In the data that follows, find each line containing "label" and copy it.

══════════════════════════════

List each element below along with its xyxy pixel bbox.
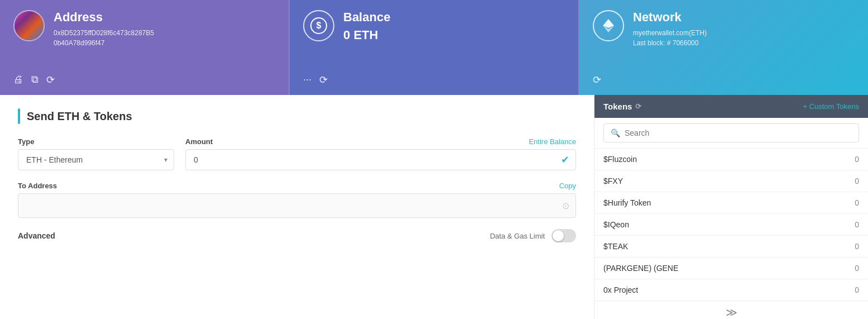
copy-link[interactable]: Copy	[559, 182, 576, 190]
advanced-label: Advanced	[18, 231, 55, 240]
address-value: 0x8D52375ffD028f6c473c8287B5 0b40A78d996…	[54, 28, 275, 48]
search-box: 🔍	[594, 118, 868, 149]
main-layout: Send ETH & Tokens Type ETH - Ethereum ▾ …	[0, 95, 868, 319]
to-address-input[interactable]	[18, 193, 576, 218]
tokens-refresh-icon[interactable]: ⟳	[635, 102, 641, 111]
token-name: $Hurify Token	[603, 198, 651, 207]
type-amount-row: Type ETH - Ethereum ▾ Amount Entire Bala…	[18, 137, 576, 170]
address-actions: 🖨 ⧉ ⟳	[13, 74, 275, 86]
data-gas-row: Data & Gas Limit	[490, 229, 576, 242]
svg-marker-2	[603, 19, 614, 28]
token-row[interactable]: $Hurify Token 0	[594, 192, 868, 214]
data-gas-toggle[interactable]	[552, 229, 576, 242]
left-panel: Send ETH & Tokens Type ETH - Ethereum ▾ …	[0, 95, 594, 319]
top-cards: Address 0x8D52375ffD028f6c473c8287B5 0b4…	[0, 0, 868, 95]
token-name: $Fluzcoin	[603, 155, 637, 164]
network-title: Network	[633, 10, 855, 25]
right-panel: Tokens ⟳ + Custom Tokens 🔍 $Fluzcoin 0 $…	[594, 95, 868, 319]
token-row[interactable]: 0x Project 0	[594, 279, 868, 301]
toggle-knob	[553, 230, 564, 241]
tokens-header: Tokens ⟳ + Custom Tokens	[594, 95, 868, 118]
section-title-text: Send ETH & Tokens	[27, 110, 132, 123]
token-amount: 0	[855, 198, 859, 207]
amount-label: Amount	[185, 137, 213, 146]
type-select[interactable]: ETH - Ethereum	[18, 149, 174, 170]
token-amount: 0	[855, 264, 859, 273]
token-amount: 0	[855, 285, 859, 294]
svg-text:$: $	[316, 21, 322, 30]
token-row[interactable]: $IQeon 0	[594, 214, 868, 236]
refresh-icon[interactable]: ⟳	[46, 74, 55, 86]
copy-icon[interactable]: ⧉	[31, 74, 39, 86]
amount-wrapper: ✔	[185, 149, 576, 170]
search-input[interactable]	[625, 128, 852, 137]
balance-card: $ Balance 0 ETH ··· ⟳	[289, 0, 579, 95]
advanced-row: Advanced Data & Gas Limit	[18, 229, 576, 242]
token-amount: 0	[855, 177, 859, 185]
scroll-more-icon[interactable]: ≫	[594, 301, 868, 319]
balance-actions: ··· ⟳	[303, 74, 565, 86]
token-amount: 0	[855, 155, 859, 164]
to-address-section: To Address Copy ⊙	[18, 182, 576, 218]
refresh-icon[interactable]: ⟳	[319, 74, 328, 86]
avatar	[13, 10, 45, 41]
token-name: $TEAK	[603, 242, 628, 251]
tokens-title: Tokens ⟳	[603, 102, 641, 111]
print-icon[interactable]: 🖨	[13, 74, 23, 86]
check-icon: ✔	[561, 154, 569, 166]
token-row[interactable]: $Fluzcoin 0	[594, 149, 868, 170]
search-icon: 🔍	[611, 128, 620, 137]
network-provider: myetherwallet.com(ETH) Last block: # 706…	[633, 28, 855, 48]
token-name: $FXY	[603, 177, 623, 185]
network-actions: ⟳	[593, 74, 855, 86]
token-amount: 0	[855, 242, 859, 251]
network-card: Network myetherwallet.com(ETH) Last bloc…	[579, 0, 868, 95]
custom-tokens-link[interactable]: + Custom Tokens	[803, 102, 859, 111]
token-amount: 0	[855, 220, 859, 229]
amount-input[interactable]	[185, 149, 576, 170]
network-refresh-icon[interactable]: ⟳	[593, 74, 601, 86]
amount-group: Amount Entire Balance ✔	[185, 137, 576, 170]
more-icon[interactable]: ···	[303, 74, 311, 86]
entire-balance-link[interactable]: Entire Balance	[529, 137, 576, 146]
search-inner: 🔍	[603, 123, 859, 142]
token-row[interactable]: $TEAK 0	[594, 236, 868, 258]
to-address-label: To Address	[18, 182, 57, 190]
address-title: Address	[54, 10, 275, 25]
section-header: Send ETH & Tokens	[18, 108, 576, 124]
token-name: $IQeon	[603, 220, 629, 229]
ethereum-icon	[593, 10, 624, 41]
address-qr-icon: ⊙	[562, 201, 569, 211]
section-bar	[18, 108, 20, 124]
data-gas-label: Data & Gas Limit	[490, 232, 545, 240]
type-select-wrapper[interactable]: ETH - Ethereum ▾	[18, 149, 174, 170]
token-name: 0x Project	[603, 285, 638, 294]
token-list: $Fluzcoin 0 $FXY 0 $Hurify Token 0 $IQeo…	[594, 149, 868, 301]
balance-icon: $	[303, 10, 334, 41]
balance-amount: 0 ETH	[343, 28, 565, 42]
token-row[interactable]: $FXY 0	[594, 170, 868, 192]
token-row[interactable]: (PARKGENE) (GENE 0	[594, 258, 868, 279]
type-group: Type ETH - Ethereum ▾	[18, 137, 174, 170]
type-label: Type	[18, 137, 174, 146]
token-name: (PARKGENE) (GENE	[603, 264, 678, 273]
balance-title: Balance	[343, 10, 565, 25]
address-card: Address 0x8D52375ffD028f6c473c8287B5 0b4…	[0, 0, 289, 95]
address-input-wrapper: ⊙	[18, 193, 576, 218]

══════════════════════════════

• OUTPUT FOR THIS EXERCISE:
advanced-label: Advanced	[18, 231, 55, 240]
amount-label: Amount	[185, 137, 213, 146]
to-address-label: To Address	[18, 182, 57, 190]
data-gas-label: Data & Gas Limit	[490, 232, 545, 240]
type-label: Type	[18, 137, 174, 146]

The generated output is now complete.